▶ **Data extract**

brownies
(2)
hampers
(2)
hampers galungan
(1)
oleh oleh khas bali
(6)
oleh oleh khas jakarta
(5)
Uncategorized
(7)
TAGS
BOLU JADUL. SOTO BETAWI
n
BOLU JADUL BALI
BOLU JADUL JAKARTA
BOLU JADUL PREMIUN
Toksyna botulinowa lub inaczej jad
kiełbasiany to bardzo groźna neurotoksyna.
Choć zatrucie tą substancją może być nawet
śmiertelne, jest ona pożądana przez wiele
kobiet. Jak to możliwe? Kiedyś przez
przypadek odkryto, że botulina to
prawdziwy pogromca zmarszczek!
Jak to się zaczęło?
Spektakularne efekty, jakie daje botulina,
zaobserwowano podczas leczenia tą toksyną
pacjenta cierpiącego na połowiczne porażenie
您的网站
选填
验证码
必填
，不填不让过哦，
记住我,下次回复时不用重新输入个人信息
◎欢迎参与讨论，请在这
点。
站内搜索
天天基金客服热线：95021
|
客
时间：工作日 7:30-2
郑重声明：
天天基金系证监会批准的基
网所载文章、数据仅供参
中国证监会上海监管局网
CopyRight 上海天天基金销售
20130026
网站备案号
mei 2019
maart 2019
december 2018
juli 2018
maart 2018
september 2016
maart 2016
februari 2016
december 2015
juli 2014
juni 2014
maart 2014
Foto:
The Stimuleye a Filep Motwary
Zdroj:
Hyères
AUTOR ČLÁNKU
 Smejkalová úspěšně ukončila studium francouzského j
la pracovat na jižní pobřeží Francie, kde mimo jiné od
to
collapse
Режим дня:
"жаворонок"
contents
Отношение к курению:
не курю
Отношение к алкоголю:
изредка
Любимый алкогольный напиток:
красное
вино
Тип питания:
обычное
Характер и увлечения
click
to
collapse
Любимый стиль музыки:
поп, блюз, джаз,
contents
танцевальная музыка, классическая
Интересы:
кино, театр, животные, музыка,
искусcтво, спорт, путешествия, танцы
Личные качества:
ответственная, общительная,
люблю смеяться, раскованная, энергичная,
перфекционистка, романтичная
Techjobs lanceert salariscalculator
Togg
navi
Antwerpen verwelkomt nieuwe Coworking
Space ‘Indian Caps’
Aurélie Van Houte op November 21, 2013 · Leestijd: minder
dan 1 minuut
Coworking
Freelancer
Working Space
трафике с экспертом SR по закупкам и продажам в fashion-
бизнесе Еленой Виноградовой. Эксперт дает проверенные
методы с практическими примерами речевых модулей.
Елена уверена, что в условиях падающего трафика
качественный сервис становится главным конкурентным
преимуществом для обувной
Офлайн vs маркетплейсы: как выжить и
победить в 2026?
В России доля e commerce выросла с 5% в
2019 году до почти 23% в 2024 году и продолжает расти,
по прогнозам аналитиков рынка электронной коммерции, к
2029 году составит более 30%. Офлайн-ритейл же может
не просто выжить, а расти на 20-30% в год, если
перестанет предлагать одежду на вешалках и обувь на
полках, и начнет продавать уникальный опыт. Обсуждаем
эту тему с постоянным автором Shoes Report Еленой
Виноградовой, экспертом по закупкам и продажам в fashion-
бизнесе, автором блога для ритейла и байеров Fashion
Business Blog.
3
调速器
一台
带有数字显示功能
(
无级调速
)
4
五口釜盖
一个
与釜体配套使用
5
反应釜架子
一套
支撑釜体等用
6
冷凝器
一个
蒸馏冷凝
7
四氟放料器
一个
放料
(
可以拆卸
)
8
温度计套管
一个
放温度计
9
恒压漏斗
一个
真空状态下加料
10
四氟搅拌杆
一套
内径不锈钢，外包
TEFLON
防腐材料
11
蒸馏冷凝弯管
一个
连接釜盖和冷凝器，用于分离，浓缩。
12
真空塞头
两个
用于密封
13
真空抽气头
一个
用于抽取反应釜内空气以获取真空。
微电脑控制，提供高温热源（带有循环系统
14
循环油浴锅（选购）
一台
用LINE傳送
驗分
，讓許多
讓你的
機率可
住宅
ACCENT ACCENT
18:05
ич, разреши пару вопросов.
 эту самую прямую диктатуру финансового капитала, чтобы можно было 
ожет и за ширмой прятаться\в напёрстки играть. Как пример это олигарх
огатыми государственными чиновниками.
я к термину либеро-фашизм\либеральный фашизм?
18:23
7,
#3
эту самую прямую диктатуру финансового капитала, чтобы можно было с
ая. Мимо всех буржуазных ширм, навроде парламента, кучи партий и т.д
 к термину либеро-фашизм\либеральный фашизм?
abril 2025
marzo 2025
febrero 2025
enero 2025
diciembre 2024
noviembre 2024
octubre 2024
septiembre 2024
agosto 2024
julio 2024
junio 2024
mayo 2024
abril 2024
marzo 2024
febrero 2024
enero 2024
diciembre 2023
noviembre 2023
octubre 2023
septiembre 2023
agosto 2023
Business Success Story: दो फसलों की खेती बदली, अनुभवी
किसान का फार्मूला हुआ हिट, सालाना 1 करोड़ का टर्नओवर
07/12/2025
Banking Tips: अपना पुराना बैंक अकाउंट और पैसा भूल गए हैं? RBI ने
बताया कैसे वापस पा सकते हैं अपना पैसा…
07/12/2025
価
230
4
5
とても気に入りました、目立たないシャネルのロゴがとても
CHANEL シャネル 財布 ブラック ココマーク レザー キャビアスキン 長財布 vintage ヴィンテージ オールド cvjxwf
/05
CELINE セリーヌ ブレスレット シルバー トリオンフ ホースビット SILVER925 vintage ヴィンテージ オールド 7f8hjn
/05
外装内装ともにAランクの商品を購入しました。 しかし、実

▶ **Exercise instructions**
Scan the lines above, and whenever one holds the string "автором", copy it.

▶ **Answer to this exercise**
эту тему с постоянным автором Shoes Report Еленой
бизнесе, автором блога для ритейла и байеров Fashion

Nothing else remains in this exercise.